:: ACTIVITY ::
Return each line in the records below that includes "Regel".

MATERIAL SHOWN Block Start

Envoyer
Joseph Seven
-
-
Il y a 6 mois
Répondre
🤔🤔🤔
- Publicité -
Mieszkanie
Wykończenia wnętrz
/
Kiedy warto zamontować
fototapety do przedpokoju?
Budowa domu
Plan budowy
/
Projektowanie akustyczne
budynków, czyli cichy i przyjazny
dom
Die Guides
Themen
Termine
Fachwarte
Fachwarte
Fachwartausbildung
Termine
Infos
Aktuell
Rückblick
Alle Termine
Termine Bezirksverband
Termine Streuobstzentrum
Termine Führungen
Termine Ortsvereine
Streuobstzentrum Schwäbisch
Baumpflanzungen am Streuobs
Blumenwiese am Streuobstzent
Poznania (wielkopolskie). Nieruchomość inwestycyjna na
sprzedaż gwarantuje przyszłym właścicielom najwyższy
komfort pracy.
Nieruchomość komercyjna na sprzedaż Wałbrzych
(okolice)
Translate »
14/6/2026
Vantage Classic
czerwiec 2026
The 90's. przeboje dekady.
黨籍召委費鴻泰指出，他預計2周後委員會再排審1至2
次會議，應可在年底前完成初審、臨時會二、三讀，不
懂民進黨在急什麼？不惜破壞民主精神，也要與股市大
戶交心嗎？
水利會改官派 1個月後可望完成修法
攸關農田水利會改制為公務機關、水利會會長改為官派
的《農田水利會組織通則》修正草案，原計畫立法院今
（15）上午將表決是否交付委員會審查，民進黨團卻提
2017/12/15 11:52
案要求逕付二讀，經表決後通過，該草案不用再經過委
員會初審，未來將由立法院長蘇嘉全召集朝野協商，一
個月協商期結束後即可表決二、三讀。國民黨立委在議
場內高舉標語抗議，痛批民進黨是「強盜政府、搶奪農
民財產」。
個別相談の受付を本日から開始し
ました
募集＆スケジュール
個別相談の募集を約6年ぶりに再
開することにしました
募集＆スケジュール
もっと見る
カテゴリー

MATERIAL SHOWN Block End
MATERIAL SHOWN Block Start

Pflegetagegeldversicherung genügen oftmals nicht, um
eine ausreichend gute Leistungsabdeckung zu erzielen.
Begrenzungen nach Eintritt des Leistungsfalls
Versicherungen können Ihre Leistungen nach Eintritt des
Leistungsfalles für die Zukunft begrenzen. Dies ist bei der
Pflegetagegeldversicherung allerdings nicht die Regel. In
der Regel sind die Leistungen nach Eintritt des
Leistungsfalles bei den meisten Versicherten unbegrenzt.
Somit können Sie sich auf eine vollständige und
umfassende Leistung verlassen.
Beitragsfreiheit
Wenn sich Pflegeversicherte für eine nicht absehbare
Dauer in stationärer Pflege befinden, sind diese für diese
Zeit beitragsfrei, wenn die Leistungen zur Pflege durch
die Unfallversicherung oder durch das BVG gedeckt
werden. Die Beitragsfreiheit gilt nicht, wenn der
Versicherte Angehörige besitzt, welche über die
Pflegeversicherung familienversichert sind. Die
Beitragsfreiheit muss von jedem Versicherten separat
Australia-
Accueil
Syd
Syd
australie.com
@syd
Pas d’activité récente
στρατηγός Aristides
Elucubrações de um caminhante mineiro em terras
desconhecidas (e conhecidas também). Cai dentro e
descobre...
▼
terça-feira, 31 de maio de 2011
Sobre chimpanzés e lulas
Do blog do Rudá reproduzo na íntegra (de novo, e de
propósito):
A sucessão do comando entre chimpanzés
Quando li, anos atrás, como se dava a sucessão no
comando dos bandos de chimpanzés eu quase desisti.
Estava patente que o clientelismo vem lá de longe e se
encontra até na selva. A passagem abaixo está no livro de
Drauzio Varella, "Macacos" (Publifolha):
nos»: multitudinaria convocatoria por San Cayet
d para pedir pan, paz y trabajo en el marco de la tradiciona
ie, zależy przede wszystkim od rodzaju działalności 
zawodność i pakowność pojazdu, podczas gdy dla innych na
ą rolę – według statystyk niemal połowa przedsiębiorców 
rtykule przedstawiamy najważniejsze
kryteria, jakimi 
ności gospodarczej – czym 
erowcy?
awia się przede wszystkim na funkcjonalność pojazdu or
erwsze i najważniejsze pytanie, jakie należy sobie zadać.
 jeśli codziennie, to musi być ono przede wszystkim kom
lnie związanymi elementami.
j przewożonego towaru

MATERIAL SHOWN Block End

:: SOLVED PROBLEM ::
Pflegetagegeldversicherung allerdings nicht die Regel. In
der Regel sind die Leistungen nach Eintritt des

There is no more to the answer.